Refaat Alareer avait aussi déclenché une polémique lors d'une interview sur la BBC en qualifiant de "légitime et morale" l'attaque du 7 octobre, la comparant "au soulèvement du ghetto (juif) de Varsovie" durant la Seconde Guerre mondiale.
Le poète palestinien avait édité le livre "Gaza writes back", des chroniques de la vie à Gaza par de jeunes auteurs palestiniens, et publié "Gaza unsilenced", non traduits en français.

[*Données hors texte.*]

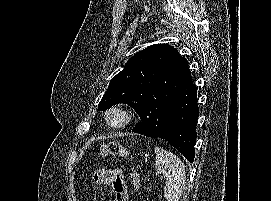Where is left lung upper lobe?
<instances>
[{
  "label": "left lung upper lobe",
  "mask_w": 271,
  "mask_h": 201,
  "mask_svg": "<svg viewBox=\"0 0 271 201\" xmlns=\"http://www.w3.org/2000/svg\"><path fill=\"white\" fill-rule=\"evenodd\" d=\"M187 64L173 46L166 44H154L139 51L111 79L99 110L129 104L141 118L142 134L159 137L184 81Z\"/></svg>",
  "instance_id": "left-lung-upper-lobe-1"
}]
</instances>
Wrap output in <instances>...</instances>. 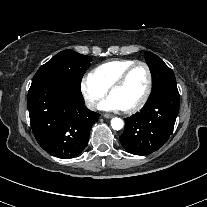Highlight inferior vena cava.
Here are the masks:
<instances>
[{
	"instance_id": "602c4592",
	"label": "inferior vena cava",
	"mask_w": 207,
	"mask_h": 207,
	"mask_svg": "<svg viewBox=\"0 0 207 207\" xmlns=\"http://www.w3.org/2000/svg\"><path fill=\"white\" fill-rule=\"evenodd\" d=\"M97 105H98V102L97 101H87L86 102V106H87V108L88 109H90V110H95L96 109V107H97Z\"/></svg>"
}]
</instances>
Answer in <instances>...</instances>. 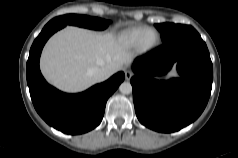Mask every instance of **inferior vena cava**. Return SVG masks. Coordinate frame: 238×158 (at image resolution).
Instances as JSON below:
<instances>
[{
    "label": "inferior vena cava",
    "instance_id": "obj_1",
    "mask_svg": "<svg viewBox=\"0 0 238 158\" xmlns=\"http://www.w3.org/2000/svg\"><path fill=\"white\" fill-rule=\"evenodd\" d=\"M89 74L97 81L102 82L110 77V71L106 67H94Z\"/></svg>",
    "mask_w": 238,
    "mask_h": 158
}]
</instances>
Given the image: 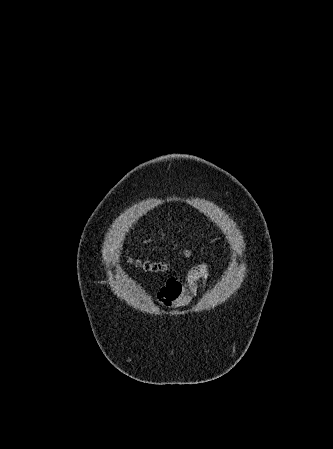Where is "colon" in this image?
I'll return each instance as SVG.
<instances>
[{
	"label": "colon",
	"instance_id": "obj_1",
	"mask_svg": "<svg viewBox=\"0 0 333 449\" xmlns=\"http://www.w3.org/2000/svg\"><path fill=\"white\" fill-rule=\"evenodd\" d=\"M188 254V252H186ZM135 263L142 267L145 271L149 272H160L165 270L166 265L163 262H154V261H140L136 260Z\"/></svg>",
	"mask_w": 333,
	"mask_h": 449
}]
</instances>
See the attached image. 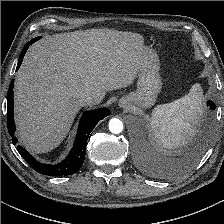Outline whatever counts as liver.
<instances>
[{
    "label": "liver",
    "mask_w": 224,
    "mask_h": 224,
    "mask_svg": "<svg viewBox=\"0 0 224 224\" xmlns=\"http://www.w3.org/2000/svg\"><path fill=\"white\" fill-rule=\"evenodd\" d=\"M140 34L91 29L47 36L33 44L16 74L18 137L32 153H45L66 138L81 105L133 83L145 56Z\"/></svg>",
    "instance_id": "obj_1"
}]
</instances>
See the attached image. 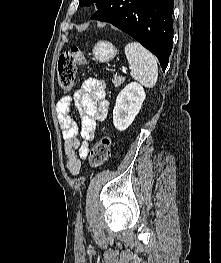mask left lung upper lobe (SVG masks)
<instances>
[{
  "mask_svg": "<svg viewBox=\"0 0 221 263\" xmlns=\"http://www.w3.org/2000/svg\"><path fill=\"white\" fill-rule=\"evenodd\" d=\"M105 0H79L81 6H90L92 3L96 2L97 7L101 6Z\"/></svg>",
  "mask_w": 221,
  "mask_h": 263,
  "instance_id": "1",
  "label": "left lung upper lobe"
}]
</instances>
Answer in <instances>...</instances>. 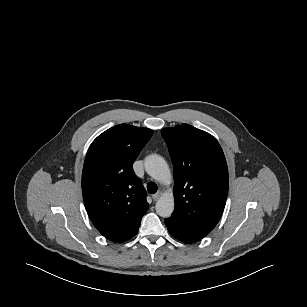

Passionné de Shakespeare, Refaat Alareer enseignait l'œuvre du tragédien anglais à ses étudiants à l'université de Gaza.
"Mon coeur est brisé, mon ami et mon collègue Refaat Alareer a été tué avec sa famille (...) Je n'arrive pas à y croire. Nous aimions chacun cueillir des fraises ensemble", relate sur Facebook son ami, le poète gazaoui Mosab Abu Toha.
"Refaat ne possédait qu'un stylo et nous sommes comme lui", fait valoir son cousin Mohamed Al Araeer, et de rendre hommage à l'un de ses poèmes: "Je jetterai mon stylo au visage des soldats s'ils prennent d'assaut ma maison".